We liepen onze achterstand iets in, en het witte busje kwam ook steeds dichter bij de 4Runner. Maar Oscar meerderde weer vaart; negeerde een stopbord, waardoor wij voor een pick-uptruck moesten uitwijken die in een bocht zwenkte tijdens zijn pogingen de 4Runner en de bestelbus te omzeilen. De truck zwalkte klunzig om zijn as en botste op een brandweerpaaltje. Maar Debs klemde alleen maar haar kaken op elkaar, zwenkte om de vrachtwagen heen het kruispunt over, het getoeter en de fontein water uit het brandweerpaaltje negerend, en bij het volgende huizenblok kwam ze weer dichterbij.
Een paar straten voor Oscar uit zag ik bij een groot kruispunt een verkeerslicht op rood staan. Zelfs van hieraf kon je zien dat zich gestaag een verkeersstroom naar het kruispunt bewoog. Natuurlijk heeft niemand het eeuwige leven, maar als ik er iets over te zeggen had, zou ik toch zeker niet op deze manier dood willen gaan. Tvkijken met Rita leek plotseling een stuk aantrekkelijker. Ik deed mijn best om een beleefde, maar overtuigende manier te bedenken om Deborah over te halen te stoppen en even de rozengeur op te snuiven, maar net toen ik mijn machtige brein het meest nodig had, liet die het afweten en voor ik het weer op gang kreeg, naderde Oscar het kruispunt.
Het was heel goed mogelijk dat Oscar deze week naar de kerk was geweest, want het licht sprong op groen toen hij over het kruispunt schoot.
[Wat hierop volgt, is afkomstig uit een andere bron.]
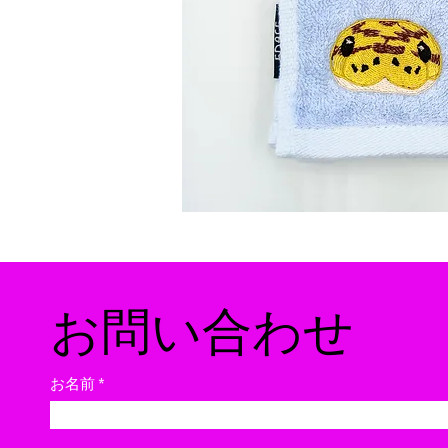
​お問い合わせ
お名前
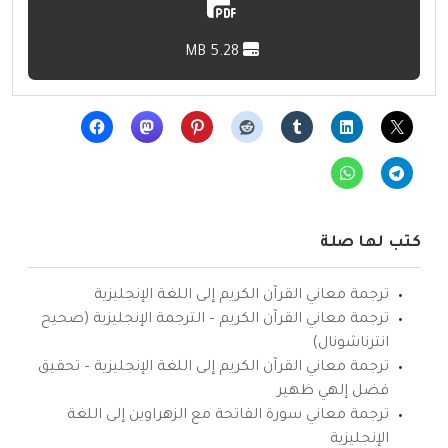
5.28 MB
كتب لها صلة
ترجمة معاني القرآن الكريم إلى اللغة الإنجليزية
ترجمة معاني القرآن الكريم – الترجمة الإنجليزية (صحيح
انترناشونال)
ترجمة معاني القرآن الكريم إلى اللغة الإنجليزية – تحقيق
فضل إلهي ظهير
ترجمة معاني سورة الفاتحة مع الزهراوين إلى اللغة
الإنجليزية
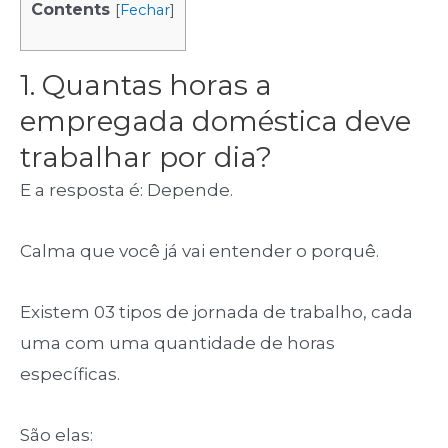
Contents
[
Fechar
]
1. Quantas horas a
empregada doméstica deve
trabalhar por dia?
E a resposta é: Depende.
Calma que você já vai entender o porquê.
Existem 03 tipos de jornada de trabalho, cada
uma com uma quantidade de horas
específicas.
São elas:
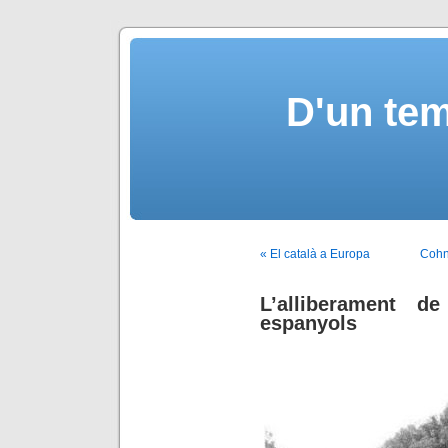
D'un tem
« El català a Europa
Cohn
L’alliberament d
espanyols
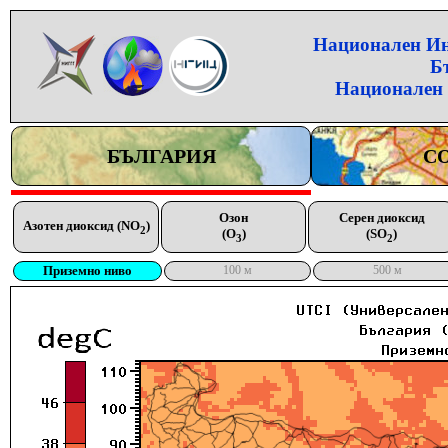
Национален Инс
Б
Национален 
БЪЛГАРИЯ
С
Озон
Серен диоксид
Азотен диоксид (NO
)
2
(O
)
(SO
)
3
2
Приземно ниво
100 м
500 м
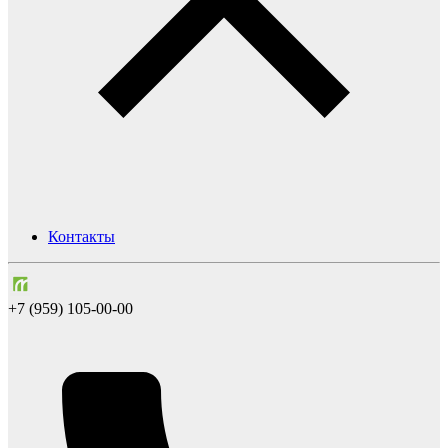
Контакты
+7 (959) 105-00-00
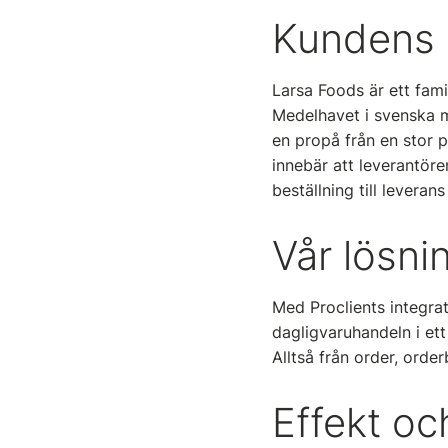
Kundens 
Larsa Foods är ett fam
Medelhavet i svenska m
en propå från en stor p
innebär att leverantöre
beställning till leveran
Vår lösni
Med Proclients integra
dagligvaruhandeln i ett
Alltså från order, order
Effekt oc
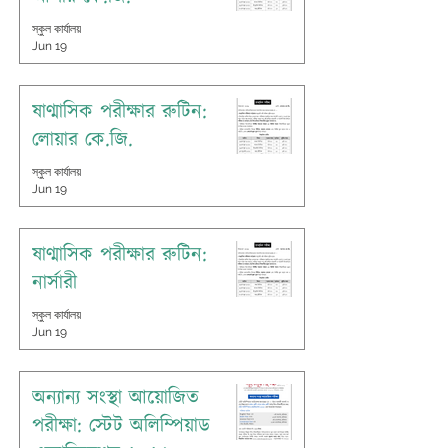
স্কুল কার্যালয়
Jun 19
ষাণ্মাসিক পরীক্ষার রুটিন:
লোয়ার কে.জি.
স্কুল কার্যালয়
Jun 19
ষাণ্মাসিক পরীক্ষার রুটিন:
নার্সারী
স্কুল কার্যালয়
Jun 19
অন্যান্য সংস্থা আয়োজিত
পরীক্ষা: স্টেট অলিম্পিয়াড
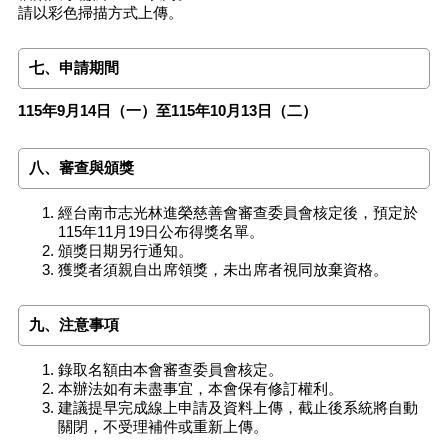
請以彩色掃描方式上傳。
七、申請期間
115年9月14日（一）至115年10月13日（二）
八、審查與頒獎
經台南市志光林進榮慈善會審查委員會核定後，預定於
115年11月19日公布得獎名單。
頒獎日期另行通知。
獲獎者須親自出席領獎，未出席者視同放棄資格。
九、注意事項
錄取名額由本會審查委員會核定。
本辦法如有未盡事宜，本會保有修訂權利。
建議提早完成線上申請及資料上傳，截止後系統將自動
關閉，不受理補件或重新上傳。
De witte bestelbus volgde dicht achter hem, die hard moest remmen om een door rood rijdende, kleine, blauwe auto te ontwijken, en toen was het onze beurt terwijl het licht nu helemaal op groen stond. We zwenkten om de bestelbus heen en haalden het bijna... maar dit was tenslotte Miami, en een cementtruck reed achter de blauwe auto door rood en kwam recht op ons af. Ik slikte hevig toen Deborah op de rem stond en om de truck zeilde. We stootten hard tegen de stoeprand en de twee linkerwielen reden even over de stoep voor ze weer op de weg stuiterden. ‘Heel fijn,’ zei ik, toen Deborah weer wegspurtte. En het zou best eens zo kunnen zijn dat ze de tijd had genomen om me voor mijn compliment te bedanken, ware het niet dat het witte busje precies dat moment had gekozen om van ons oponthoud te profiteren, weer naast ons op te duiken en naar ons toe zwenkte. De achterkant van onze auto schoot naar links, maar Deborah vocht om op de weg te blijven.
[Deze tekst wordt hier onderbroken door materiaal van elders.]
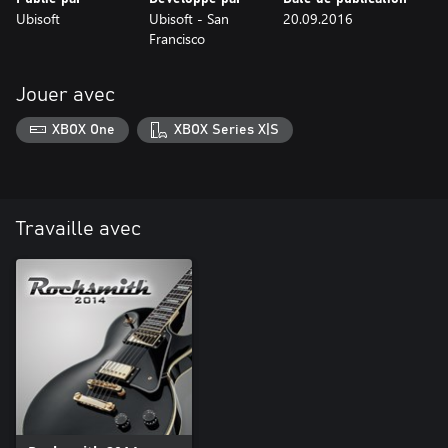
Ubisoft
Ubisoft - San
20.09.2016
Francisco
Jouer avec
XBOX One
XBOX Series X|S
Travaille avec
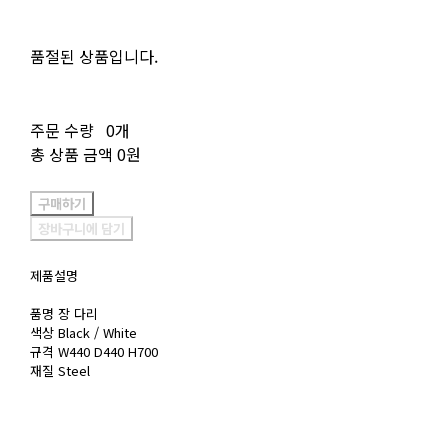
품절된 상품입니다.
주문 수량
0개
총 상품 금액
0원
구매하기
장바구니에 담기
제품설명
품명 장 다리
색상 Black / White
규격 W440 D440 H700
재질 Steel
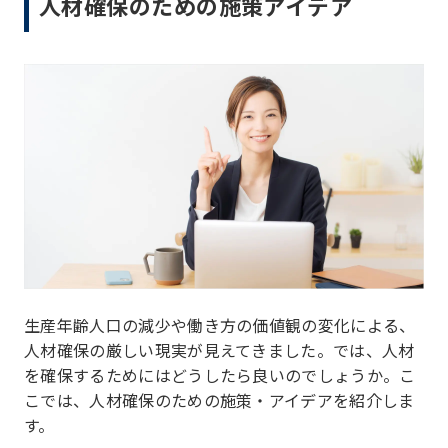
人材確保のための施策アイデア
生産年齢人口の減少や働き方の価値観の変化による、
人材確保の厳しい現実が見えてきました。では、人材
を確保するためにはどうしたら良いのでしょうか。こ
こでは、人材確保のための施策・アイデアを紹介しま
す。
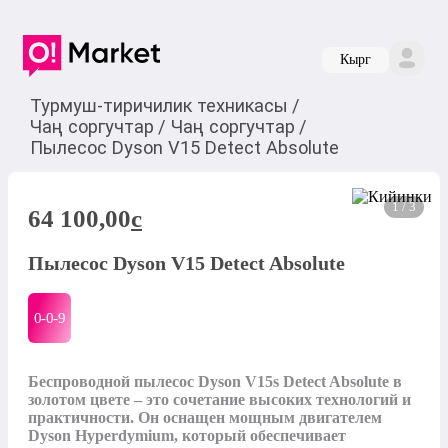
Кырг
Турмуш-тиричилик техникасы
/
Чаң соргучтар
/
Чаң соргучтар
/
Пылесос Dyson V15 Detect Absolute
1 / 3
64 100,00
c
Пылесос Dyson V15 Detect Absolute
0-0-
9
Беспроводной пылесос Dyson V15s Detect Absolute в 
золотом цвете – это сочетание высоких технологий и 
практичности. Он оснащен мощным двигателем 
Dyson Hyperdymium, который обеспечивает 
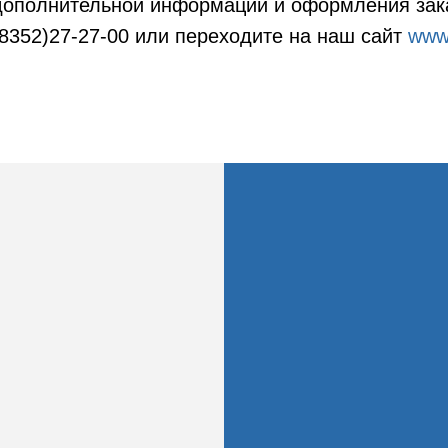
дополнительной информации и оформления зак
8352)27-27-00 или переходите на наш сайт
www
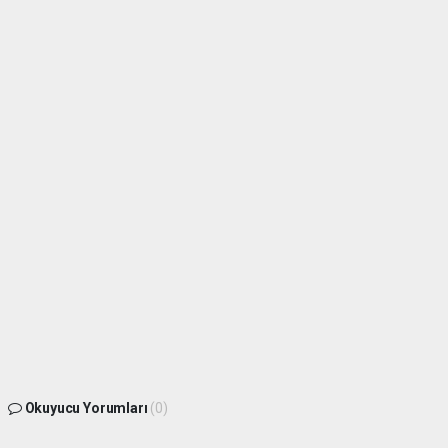
Okuyucu Yorumları
(0)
De bestelbus beukte opnieuw op ons in, harder nu, vlak achter mijn deur, en terwijl ik voor de klap wegdook, vloog het portier open. Onze auto zwenkte en Deborah remde, misschien niet de beste strategie, want op hetzelfde moment accelereerde de bus en deze keer sloeg hij zo hard tegen mijn deur dat die losschoot en wegstuiterde, met een ferme klap tegen het achterwiel van de bestelbus aan sloeg en als een misvormd wiel vonken schietend wegrolde.
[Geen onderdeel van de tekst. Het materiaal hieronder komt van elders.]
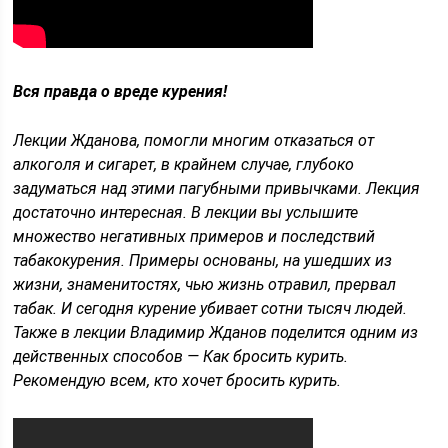
Вся правда о вреде курения!
Лекции Жданова, помогли многим отказаться от
алкоголя и сигарет, в крайнем случае, глубоко
задуматься над этими пагубными привычками. Лекция
достаточно интересная. В лекции вы услышите
множество негативных примеров и последствий
табакокурения. Примеры основаны, на ушедших из
жизни, знаменитостях, чью жизнь отравил, прервал
табак. И сегодня курение убивает сотни тысяч людей.
Также в лекции Владимир Жданов поделится одним из
действенных способов — Как бросить курить.
Рекомендую всем, кто хочет бросить курить.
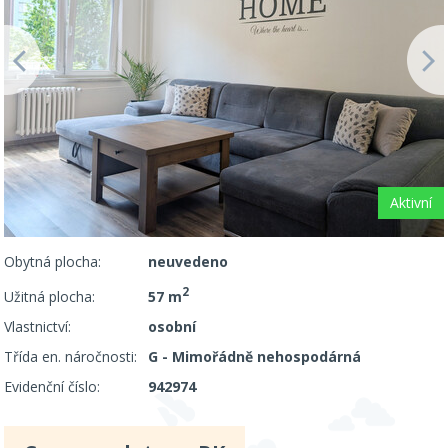
Aktivní
Obytná plocha:
neuvedeno
2
Užitná plocha:
57 m
Vlastnictví:
osobní
Třída en. náročnosti:
G - Mimořádně nehospodárná
Evidenční číslo:
942974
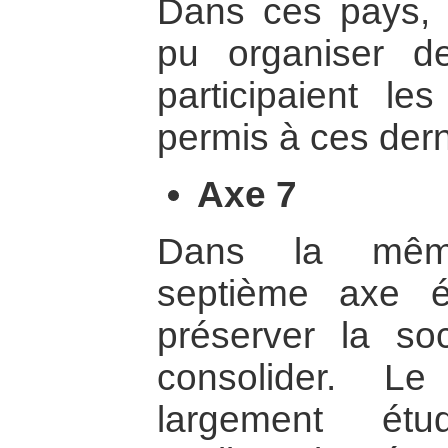
Dans ces pays, 
pu organiser d
participaient le
permis à ces dern
Axe 7
Dans la même
septième axe 
préserver la soc
consolider. L
largement étu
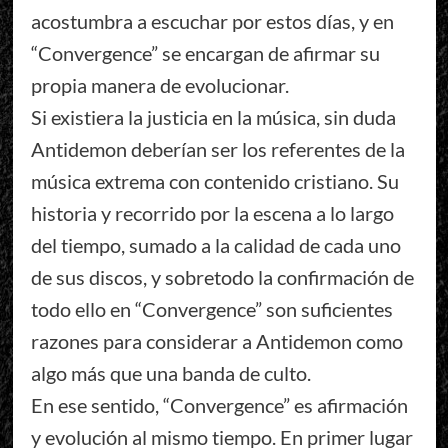
acostumbra a escuchar por estos días, y en
“Convergence” se encargan de afirmar su
propia manera de evolucionar.
Si existiera la justicia en la música, sin duda
Antidemon deberían ser los referentes de la
música extrema con contenido cristiano. Su
historia y recorrido por la escena a lo largo
del tiempo, sumado a la calidad de cada uno
de sus discos, y sobretodo la confirmación de
todo ello en “Convergence” son suficientes
razones para considerar a Antidemon como
algo más que una banda de culto.
En ese sentido, “Convergence” es afirmación
y evolución al mismo tiempo. En primer lugar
Ik zag dat de bestelbus licht wiebelde en hoorde het ratelende geluid van een lekke band. Toen sloeg de muur van wit nog één keer tegen ons aan. Onze auto bokte hevig, slingerde naar links, stuiterde naar de berm en brak door een hek dat de zijweg van het talud van de I-95 scheidde. We tolden rond alsof onze banden van boter waren. Deborah vocht met opgetrokken lippen met het stuur en we haalden het bijna over de afslag. Ik was deze week níét naar de kerk geweest, en toen we met onze voorwielen tegen de wegrand aan de overkant van de afrit tot stilstand kwamen, botste een grote, rode suv tegen onze achterbumper. We schoten de grassige berm tussen autoweg en afrit op waar in het midden een grote vijver was. Ik had slechts een ogenblik om te zien dat de nachtelijke hemel in de plaats leek te komen van het gekortwiekte gras. Toen sprong de auto hevig op en explodeerde de airbag aan passagierszijde in mijn gezicht. Ik had het gevoel alsof ik een kussengevecht met Mike Tyson had uitgevochten; ik was nog steeds verbijsterd toen de auto op z’n kop rolde, in de vijver belandde en het water naar binnen stroomde.